The only fly in the ointment is an unknown predator referred
to as ‘The Beast’ which is attacking people and eating cows – could these
nocturnal events be down to Marvin or is he not the first to have endured
animal part transplants? Soon an angry mob of townsfolk are hunting for The
Beast and we have to wonder who is the culprit and can Marvin enjoy a happy
ending?
I’d seen this film 20 years ago and thought it was quite funny. Time hasn’t been kind however and apart from a couple of scenes it was really poor. I’d did like Ed Asner telling Marvin that ‘We’ve all eaten from the garbage’ and the black characters outrage at people being nice to him still translated to today’s easily offended world. It was also fun to see the late Norm MacDonald as an inquisitive mob member and, as is usually the case in Rob’s films, Adam Sandler, this time as a baying rabble rouser.

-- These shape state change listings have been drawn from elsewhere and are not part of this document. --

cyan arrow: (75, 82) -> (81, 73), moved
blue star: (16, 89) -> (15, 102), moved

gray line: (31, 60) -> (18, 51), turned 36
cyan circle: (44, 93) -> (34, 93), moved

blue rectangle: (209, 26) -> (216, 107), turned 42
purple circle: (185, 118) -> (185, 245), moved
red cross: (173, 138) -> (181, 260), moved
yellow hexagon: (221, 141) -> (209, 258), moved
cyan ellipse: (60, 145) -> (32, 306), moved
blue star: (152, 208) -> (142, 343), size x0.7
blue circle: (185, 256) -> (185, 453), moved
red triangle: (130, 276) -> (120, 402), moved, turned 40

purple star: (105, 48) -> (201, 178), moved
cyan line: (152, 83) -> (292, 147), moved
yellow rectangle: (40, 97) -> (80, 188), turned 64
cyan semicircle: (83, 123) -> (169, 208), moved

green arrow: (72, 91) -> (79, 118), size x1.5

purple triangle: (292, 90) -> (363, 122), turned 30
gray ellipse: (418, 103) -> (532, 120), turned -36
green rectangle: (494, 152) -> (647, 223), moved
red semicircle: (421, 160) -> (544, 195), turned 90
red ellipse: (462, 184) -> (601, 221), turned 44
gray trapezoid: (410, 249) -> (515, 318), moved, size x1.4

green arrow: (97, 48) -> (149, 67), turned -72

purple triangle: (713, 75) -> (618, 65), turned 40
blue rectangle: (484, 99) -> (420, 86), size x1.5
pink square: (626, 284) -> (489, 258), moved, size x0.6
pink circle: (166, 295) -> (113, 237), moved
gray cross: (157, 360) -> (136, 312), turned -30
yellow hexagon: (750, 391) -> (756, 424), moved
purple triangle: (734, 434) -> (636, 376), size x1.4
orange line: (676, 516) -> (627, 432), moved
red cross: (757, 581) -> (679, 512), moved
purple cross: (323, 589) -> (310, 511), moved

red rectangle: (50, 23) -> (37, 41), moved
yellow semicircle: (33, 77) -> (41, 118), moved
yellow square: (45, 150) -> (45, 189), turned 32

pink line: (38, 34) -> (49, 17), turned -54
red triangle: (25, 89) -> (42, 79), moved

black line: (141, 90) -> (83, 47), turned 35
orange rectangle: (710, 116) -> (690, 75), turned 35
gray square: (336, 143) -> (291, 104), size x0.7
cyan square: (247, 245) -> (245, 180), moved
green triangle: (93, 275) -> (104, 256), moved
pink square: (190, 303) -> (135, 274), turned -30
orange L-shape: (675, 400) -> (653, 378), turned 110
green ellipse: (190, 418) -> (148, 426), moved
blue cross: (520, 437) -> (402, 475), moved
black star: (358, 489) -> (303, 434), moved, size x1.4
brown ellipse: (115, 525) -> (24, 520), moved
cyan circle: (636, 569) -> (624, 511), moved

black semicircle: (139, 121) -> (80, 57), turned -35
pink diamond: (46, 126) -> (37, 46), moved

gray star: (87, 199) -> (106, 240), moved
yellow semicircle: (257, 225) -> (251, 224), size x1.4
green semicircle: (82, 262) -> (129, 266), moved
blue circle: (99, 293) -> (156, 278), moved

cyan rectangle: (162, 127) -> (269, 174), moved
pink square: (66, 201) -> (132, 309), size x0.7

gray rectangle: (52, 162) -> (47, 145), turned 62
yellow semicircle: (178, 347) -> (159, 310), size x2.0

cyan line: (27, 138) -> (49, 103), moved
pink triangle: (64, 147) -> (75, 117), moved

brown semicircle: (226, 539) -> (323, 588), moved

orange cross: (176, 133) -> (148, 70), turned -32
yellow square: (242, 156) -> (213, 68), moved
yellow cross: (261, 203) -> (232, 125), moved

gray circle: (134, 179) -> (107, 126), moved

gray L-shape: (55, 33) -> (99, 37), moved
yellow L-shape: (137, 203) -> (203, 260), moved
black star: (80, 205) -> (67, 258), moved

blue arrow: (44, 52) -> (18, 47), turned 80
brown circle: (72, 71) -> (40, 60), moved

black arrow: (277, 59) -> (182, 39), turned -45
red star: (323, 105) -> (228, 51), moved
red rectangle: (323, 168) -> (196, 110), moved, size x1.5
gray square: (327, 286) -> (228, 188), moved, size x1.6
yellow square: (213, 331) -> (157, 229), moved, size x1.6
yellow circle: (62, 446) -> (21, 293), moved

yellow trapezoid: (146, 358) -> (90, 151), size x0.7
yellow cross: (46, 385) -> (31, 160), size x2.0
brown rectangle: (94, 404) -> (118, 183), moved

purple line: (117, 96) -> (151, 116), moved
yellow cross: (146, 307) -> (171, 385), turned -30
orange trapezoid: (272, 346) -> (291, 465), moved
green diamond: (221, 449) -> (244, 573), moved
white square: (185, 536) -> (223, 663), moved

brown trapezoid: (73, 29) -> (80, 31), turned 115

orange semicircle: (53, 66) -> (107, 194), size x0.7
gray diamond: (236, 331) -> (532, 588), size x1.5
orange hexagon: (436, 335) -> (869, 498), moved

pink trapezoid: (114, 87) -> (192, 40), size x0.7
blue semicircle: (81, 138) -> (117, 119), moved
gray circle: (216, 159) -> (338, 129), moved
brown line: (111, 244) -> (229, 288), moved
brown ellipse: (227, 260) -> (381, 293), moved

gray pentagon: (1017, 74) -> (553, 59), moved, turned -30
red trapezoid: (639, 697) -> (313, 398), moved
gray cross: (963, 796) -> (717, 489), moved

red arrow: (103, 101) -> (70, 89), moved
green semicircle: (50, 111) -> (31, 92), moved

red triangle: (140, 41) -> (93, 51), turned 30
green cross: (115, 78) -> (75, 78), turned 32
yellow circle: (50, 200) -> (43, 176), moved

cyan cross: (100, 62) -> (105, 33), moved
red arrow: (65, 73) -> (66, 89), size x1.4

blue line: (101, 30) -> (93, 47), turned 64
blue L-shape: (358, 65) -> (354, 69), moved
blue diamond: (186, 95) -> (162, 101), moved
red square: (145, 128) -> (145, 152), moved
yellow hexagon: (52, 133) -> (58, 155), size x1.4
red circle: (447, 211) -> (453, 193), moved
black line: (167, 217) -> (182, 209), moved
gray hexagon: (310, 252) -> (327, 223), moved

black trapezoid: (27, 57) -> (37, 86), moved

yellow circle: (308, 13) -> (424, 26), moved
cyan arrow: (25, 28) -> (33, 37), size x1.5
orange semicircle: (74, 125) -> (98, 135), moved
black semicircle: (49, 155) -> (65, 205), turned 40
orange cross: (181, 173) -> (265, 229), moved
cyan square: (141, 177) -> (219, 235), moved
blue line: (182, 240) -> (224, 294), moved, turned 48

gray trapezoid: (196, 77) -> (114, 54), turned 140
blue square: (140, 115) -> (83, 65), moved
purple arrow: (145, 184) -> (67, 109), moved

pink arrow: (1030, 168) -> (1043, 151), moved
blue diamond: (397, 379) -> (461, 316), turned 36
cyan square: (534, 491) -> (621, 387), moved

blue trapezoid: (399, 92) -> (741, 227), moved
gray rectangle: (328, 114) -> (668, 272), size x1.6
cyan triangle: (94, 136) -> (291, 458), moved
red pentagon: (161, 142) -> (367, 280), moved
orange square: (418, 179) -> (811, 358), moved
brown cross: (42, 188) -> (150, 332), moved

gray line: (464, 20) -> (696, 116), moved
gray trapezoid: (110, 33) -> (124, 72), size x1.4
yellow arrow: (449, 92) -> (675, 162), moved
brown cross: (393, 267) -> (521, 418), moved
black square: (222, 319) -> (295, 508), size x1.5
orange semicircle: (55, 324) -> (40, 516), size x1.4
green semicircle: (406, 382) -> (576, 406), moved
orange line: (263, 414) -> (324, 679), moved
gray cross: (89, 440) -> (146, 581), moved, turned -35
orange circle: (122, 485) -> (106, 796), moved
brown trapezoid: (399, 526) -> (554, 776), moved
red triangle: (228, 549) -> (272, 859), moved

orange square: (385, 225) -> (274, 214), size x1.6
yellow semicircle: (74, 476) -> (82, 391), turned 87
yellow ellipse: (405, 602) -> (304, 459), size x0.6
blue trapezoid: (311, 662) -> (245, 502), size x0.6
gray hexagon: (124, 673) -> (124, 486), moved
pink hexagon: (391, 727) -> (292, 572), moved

The wafter thin plot was padded with too many overlong scenes such as those with the orangutan and the goat, but I guess if you’ve booked the animals you better use them! There were a few plot holes which was some going seeing at it was pretty much transparent to start with- I mean, who ate the cows?
As a mindless distraction this squeezes a pass but the
laughs were too far apart and there was no plot or intrigue to speak of.